[RECORD EXCERPTS — start]

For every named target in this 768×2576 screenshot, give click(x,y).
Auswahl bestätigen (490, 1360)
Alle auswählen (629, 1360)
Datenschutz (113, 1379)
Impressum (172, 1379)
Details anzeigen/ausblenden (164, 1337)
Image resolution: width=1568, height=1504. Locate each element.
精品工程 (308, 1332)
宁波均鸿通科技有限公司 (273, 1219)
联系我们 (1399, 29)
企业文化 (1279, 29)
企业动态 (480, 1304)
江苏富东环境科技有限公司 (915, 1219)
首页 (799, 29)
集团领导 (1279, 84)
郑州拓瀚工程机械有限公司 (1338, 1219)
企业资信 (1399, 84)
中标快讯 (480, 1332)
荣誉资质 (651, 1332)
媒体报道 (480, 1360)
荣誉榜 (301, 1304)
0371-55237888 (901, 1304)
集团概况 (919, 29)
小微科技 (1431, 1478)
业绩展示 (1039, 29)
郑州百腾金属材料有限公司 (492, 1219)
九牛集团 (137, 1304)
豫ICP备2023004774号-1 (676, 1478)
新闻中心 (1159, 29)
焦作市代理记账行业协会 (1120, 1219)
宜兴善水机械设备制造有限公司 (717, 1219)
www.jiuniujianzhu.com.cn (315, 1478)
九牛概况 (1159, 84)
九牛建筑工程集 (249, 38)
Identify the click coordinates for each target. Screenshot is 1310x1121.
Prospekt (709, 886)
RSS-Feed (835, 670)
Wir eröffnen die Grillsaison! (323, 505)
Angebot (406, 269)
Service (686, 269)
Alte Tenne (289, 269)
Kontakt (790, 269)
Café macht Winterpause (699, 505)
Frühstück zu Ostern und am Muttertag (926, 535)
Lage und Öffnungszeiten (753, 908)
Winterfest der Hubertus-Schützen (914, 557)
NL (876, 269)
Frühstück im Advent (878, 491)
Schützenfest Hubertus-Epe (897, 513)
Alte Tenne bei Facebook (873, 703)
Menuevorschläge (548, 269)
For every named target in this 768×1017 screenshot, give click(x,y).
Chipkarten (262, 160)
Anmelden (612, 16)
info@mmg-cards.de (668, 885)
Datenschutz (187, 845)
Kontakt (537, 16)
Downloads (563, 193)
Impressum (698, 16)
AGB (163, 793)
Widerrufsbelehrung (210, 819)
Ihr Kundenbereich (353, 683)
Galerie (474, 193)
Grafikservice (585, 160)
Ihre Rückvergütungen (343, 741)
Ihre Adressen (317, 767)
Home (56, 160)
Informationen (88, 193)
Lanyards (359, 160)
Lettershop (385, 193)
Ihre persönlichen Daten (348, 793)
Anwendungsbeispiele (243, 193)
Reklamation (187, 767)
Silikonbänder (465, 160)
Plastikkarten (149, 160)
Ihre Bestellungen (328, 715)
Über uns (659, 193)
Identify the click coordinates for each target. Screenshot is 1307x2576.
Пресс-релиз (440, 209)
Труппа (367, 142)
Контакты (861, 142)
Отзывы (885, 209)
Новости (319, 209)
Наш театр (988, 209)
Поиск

[RECORD EXCERPTS — finish]

Each entry needs to be copied out exactly.

For every named target in this 768×2576 screenshot, give click(x,y).
Auswahl bestätigen (490, 1360)
Alle auswählen (629, 1360)
Datenschutz (113, 1379)
Impressum (172, 1379)
Details anzeigen/ausblenden (164, 1337)
Image resolution: width=1568, height=1504. Locate each element.
精品工程 (308, 1332)
宁波均鸿通科技有限公司 (273, 1219)
联系我们 (1399, 29)
企业文化 (1279, 29)
企业动态 (480, 1304)
江苏富东环境科技有限公司 (915, 1219)
首页 (799, 29)
集团领导 (1279, 84)
郑州拓瀚工程机械有限公司 (1338, 1219)
企业资信 (1399, 84)
中标快讯 (480, 1332)
荣誉资质 (651, 1332)
媒体报道 (480, 1360)
荣誉榜 (301, 1304)
0371-55237888 (901, 1304)
集团概况 (919, 29)
小微科技 (1431, 1478)
业绩展示 (1039, 29)
郑州百腾金属材料有限公司 (492, 1219)
九牛集团 (137, 1304)
豫ICP备2023004774号-1 (676, 1478)
新闻中心 (1159, 29)
焦作市代理记账行业协会 (1120, 1219)
宜兴善水机械设备制造有限公司 (717, 1219)
www.jiuniujianzhu.com.cn (315, 1478)
九牛概况 (1159, 84)
九牛建筑工程集 (249, 38)
Identify the click coordinates for each target. Screenshot is 1310x1121.
Prospekt (709, 886)
RSS-Feed (835, 670)
Wir eröffnen die Grillsaison! (323, 505)
Angebot (406, 269)
Service (686, 269)
Alte Tenne (289, 269)
Kontakt (790, 269)
Café macht Winterpause (699, 505)
Frühstück zu Ostern und am Muttertag (926, 535)
Lage und Öffnungszeiten (753, 908)
Winterfest der Hubertus-Schützen (914, 557)
NL (876, 269)
Frühstück im Advent (878, 491)
Schützenfest Hubertus-Epe (897, 513)
Alte Tenne bei Facebook (873, 703)
Menuevorschläge (548, 269)
For every named target in this 768×1017 screenshot, give click(x,y).
Chipkarten (262, 160)
Anmelden (612, 16)
info@mmg-cards.de (668, 885)
Datenschutz (187, 845)
Kontakt (537, 16)
Downloads (563, 193)
Impressum (698, 16)
AGB (163, 793)
Widerrufsbelehrung (210, 819)
Ihr Kundenbereich (353, 683)
Galerie (474, 193)
Grafikservice (585, 160)
Ihre Rückvergütungen (343, 741)
Ihre Adressen (317, 767)
Home (56, 160)
Informationen (88, 193)
Lanyards (359, 160)
Lettershop (385, 193)
Ihre persönlichen Daten (348, 793)
Anwendungsbeispiele (243, 193)
Reklamation (187, 767)
Silikonbänder (465, 160)
Plastikkarten (149, 160)
Ihre Bestellungen (328, 715)
Über uns (659, 193)
Identify the click coordinates for each target. Screenshot is 1307x2576.
Пресс-релиз (440, 209)
Труппа (367, 142)
Контакты (861, 142)
Отзывы (885, 209)
Новости (319, 209)
Наш театр (988, 209)
Поиск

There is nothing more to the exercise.